O ministro das Finanças, Fernando Medina, reafirmou esta sexta-feira que um agravamento das taxas diretoras do Banco Central Europeu (BCE) terá repercussões nos custos de financiamento do Estado, assim como nos empréstimos das famílias.

"Um agravamento das taxas diretoras terá, a prazo, repercussões nos custos de financiamento da República à medida que formos refinanciando nova dívida. Mas não só - refletir-se-á, como temos sublinhado, também no esforço pedido às famílias e às empresas para suportarem os seus próprios empréstimos", afirmou Fernando Medina, durante uma audição na Comissão de Orçamento e Finanças (COF), no âmbito da discussão do Orçamento do Estado para 2022 (OE2022), no parlamento.

Perante os deputados, Medina afirmou que as perspetivas de subida de juros na zona euro são cada vez mais evidentes, recordando que esta semana a presidente do BCE, Christine Lagarde, sinalizou de novo a intenção de que tal aconteça no início do verão.

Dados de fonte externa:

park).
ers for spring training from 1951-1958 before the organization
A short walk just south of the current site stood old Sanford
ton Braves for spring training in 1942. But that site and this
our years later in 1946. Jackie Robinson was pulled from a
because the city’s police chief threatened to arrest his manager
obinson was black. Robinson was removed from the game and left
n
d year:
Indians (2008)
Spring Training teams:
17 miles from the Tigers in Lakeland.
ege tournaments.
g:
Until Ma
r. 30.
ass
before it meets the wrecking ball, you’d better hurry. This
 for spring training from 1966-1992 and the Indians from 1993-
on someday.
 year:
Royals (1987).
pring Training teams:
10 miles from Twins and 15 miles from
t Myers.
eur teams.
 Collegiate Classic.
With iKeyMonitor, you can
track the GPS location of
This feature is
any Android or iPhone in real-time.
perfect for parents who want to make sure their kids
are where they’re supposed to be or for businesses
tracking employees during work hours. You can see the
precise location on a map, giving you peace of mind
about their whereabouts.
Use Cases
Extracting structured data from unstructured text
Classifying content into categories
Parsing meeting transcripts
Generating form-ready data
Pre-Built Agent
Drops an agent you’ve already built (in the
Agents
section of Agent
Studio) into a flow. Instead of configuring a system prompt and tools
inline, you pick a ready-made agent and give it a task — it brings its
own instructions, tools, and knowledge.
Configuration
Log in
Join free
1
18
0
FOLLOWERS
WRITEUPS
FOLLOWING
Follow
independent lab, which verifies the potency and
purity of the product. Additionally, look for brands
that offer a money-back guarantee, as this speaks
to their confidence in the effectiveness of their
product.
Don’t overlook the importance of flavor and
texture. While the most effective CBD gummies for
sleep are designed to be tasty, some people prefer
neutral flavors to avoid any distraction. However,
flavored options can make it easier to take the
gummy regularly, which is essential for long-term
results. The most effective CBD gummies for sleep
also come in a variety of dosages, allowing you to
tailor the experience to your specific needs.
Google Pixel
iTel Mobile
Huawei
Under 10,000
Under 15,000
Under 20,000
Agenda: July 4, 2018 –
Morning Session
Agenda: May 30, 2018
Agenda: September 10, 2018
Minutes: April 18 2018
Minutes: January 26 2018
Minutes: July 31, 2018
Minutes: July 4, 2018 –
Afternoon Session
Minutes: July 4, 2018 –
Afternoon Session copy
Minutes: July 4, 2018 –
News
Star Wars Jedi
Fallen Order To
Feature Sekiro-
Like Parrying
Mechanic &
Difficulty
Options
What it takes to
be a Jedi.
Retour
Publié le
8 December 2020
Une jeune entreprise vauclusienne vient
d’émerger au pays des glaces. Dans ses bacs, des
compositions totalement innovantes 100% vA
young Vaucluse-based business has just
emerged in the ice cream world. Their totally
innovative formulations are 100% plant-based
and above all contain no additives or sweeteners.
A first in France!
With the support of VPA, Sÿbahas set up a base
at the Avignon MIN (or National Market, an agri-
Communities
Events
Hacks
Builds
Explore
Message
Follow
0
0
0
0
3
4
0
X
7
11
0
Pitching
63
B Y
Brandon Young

O governante defendeu, assim, que, apesar dos "bons resultados" da economia portuguesa", a conjuntura externa revela-se exigente e complexa.

"As tensões geopolíticas agravaram as pressões inflacionistas que já existiam. Ainda que todas as instituições internacionais considerem que estas pressões são transitórias, sabemos como o aumento de preços já pesa sobre os orçamentos das famílias e das empresas. E não sabemos, com certeza e rigor, quando regressaremos à normalidade", argumentou.

Os membros do BCE têm vindo a sinalizar publicamente que a subida das taxas de juro poderá acontecer ainda este verão.

Também hoje o governador do Banco de Portugal (BdP), Mário Centeno, afirmou que, no caso na área do euro, o fim das compras líquidas de ativos deverá ocorrer durante o terceiro trimestre deste ano e "algum tempo depois" o BCE deverá aumentar as taxas de juro".

"Neste momento antecipa-se que tudo isto possa acontecer nas primeiras semanas do terceiro trimestre, mas esse não é o debate mais importante agora. O foco deve ser no processo, na sua duração, na sua magnitude", afirmou Mário Centeno, durante uma intervenção no "Fórum Banca", organizado pela PwC e pelo Jornal Económico, em Lisboa.